Some customers (including our own IT guys, at least for the initial pilot group that converted from conventional Office 2003 to virtualized Office 2003) do this as a transition step, so that there's a rollback opportunity if things don't work out (rollback = delete the layer and restore the original file name of the main executable in the base). Altiris IT eventually decided this is an unnecessary extra step in the migration process and stopped doing this after the first fifty or so machines. But it's an option if it makes you feel more comfortable.

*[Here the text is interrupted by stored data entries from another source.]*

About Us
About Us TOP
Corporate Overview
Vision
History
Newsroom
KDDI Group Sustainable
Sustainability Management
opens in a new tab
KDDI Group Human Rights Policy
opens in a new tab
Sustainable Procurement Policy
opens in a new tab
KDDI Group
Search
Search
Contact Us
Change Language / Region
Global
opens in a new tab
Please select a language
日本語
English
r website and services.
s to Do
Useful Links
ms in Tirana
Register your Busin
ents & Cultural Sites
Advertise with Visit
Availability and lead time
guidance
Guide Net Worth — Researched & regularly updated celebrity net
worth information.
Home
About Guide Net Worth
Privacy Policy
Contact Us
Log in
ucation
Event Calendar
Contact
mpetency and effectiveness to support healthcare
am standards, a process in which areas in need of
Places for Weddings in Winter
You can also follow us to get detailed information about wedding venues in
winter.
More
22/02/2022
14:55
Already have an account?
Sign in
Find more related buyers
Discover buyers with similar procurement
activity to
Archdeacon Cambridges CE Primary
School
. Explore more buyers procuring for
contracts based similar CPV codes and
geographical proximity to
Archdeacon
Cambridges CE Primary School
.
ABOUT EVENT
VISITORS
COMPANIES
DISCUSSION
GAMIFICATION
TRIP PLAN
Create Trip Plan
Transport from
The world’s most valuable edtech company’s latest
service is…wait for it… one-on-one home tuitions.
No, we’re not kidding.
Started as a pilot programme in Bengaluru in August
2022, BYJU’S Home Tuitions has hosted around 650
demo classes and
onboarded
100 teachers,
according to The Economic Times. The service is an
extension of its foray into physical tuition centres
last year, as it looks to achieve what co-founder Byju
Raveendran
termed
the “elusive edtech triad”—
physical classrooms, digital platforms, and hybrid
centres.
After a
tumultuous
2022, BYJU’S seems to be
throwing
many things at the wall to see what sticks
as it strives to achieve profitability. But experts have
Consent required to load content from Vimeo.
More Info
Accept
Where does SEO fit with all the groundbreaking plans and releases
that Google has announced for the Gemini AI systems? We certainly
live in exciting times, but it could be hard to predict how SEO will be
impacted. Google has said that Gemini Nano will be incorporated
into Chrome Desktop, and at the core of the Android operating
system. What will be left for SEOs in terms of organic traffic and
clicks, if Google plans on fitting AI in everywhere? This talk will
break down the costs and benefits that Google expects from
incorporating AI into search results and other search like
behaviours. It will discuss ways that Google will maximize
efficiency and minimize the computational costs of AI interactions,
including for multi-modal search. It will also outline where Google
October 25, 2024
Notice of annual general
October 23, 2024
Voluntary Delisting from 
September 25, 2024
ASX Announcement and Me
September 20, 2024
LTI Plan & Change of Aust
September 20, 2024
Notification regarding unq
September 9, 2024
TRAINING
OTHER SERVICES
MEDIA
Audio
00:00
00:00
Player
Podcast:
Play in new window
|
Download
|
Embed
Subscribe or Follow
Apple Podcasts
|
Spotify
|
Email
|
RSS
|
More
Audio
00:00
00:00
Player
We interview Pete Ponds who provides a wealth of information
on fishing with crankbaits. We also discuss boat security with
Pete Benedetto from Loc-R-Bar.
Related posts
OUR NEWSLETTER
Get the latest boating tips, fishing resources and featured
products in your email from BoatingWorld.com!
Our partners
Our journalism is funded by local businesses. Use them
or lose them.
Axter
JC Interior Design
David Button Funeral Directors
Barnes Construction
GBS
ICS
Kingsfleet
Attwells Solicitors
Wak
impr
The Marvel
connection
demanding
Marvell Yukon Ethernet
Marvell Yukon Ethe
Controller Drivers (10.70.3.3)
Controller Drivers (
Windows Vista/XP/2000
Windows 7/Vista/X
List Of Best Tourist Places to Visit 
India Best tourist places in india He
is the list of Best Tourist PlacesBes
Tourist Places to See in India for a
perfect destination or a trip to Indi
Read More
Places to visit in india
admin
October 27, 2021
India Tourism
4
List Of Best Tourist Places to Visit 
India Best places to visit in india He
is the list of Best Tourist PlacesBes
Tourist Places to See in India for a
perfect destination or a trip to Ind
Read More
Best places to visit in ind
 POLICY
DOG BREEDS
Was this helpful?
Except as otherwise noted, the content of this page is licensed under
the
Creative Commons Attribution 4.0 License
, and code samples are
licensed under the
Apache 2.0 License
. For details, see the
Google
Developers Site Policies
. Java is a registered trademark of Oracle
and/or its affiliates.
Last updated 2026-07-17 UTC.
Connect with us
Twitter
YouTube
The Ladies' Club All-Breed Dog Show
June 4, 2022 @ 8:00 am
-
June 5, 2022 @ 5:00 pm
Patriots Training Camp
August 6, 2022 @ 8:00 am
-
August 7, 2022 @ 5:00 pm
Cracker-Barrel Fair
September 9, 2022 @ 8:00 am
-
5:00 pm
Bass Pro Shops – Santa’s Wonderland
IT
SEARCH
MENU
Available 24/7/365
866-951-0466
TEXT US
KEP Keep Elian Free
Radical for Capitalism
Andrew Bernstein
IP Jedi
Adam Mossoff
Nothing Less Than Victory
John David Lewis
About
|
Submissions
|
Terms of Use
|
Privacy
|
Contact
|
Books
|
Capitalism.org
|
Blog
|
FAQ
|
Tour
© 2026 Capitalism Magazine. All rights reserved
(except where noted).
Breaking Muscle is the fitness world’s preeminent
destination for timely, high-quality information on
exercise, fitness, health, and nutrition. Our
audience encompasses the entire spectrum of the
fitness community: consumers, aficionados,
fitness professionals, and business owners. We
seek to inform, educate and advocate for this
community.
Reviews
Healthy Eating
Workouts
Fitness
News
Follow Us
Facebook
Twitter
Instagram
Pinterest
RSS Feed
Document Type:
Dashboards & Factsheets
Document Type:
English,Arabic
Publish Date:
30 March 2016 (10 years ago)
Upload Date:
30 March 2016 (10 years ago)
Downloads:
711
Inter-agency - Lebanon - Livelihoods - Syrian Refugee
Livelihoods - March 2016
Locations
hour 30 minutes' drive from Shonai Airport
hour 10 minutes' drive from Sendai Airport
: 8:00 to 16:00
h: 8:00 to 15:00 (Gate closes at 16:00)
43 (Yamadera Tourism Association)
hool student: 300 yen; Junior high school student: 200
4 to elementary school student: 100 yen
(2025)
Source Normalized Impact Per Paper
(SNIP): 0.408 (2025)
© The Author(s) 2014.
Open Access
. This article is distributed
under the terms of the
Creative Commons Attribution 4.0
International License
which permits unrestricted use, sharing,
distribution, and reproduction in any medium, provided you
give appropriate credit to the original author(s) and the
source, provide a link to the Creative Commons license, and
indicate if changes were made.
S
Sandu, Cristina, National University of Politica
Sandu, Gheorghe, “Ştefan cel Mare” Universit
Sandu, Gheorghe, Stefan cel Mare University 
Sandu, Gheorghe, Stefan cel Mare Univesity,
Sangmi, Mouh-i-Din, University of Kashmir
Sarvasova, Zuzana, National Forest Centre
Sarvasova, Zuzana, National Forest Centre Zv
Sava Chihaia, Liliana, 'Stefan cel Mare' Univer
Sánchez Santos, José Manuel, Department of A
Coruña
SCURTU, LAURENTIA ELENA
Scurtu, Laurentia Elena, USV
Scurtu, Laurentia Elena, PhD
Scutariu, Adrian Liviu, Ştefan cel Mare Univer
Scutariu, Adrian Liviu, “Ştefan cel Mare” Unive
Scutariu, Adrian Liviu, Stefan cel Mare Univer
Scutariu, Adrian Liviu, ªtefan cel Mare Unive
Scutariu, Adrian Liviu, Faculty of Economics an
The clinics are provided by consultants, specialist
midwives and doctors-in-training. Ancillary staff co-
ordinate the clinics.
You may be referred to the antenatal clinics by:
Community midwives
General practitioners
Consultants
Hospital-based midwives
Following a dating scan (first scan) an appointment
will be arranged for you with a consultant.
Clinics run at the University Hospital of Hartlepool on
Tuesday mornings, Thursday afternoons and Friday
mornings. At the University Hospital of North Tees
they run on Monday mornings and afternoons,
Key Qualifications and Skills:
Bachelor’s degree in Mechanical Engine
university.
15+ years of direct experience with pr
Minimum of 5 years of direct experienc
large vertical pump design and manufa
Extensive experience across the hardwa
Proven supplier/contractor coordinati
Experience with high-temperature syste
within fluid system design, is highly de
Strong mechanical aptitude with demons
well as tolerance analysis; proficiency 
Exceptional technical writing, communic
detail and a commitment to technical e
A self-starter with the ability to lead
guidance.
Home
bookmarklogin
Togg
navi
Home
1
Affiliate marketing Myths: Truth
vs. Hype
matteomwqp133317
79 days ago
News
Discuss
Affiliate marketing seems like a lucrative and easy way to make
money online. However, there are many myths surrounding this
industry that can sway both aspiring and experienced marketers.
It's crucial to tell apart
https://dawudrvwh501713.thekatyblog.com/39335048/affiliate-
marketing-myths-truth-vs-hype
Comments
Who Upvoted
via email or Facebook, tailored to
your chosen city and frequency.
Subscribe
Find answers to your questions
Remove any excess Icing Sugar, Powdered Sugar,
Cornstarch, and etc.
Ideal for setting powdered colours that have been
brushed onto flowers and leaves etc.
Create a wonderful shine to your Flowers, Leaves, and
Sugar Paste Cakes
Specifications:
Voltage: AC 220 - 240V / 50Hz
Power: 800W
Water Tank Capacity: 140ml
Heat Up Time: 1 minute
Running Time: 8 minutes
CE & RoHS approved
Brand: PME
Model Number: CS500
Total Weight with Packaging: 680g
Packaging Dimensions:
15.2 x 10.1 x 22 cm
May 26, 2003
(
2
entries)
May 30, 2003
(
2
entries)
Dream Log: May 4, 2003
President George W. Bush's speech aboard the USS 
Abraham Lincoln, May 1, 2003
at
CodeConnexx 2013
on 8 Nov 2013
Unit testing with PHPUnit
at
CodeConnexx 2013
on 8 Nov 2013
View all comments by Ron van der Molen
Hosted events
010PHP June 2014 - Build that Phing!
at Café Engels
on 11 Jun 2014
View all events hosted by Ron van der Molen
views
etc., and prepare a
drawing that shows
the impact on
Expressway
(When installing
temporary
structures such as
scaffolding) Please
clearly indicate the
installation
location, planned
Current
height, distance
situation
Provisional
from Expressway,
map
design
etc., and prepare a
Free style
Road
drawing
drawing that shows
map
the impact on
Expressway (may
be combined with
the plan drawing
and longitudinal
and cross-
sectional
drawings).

If you are going to take this approach, however, we do not recommend leaving the system this way permanently! When all of an app's files are duplicated in both a layer and in the base, it can be confusing for support techs (both yours and ours) who are trying to troubleshoot. Best practice is to remove the old installation of the app, no matter how clunky the vendor-provided uninstall routine is, and take comfort in the fact that you will never have to do that again!
When whacking legacy installations, the main issue for most customers is carrying forward user settings. No problem. Altiris' venerable PC Transplant product has been migrating user settings between machines for years. When migrating to SVS, the same principle applies. Use PCT to extract the user settings from the conventionally-installed apps before they are removed. Then use it in conjunction with the SVS command line (svscmd.exe) to inject the user settings into the virtual application layers. To put the user settings for an app into the writable sublayer (which makes them go away with a reset), use this syntax:
svscmd (layer name) exec -p (path to personality package.exe)
Best practice is usually to migrate user settings to the writable sublayers, as that approach maintains true "known good" baselines of the apps that can be reverted to with Reset (and if you retain the personality packages, they can always be restored after a reset if desired). Injecting user settings from an old installation of the app into the read-only sublayer (which makes them part of the virtualized app's baseline and persistent across resets) breaks standardization of your VSP's and may carry over problems from the old install. But if you have use cases where that's really what you want to do, just use SVS Admin's Update Existing Layer option to re-enter capture mode and run the personality package .exe.
This article is not intended to be a well-organized guide, but more a collection of tips that address common questions I receive about how to make the move to SVS. An updated, more detailed white paper is definitely still in order. In the mean time, we hope you find this information valuable. Excelsior!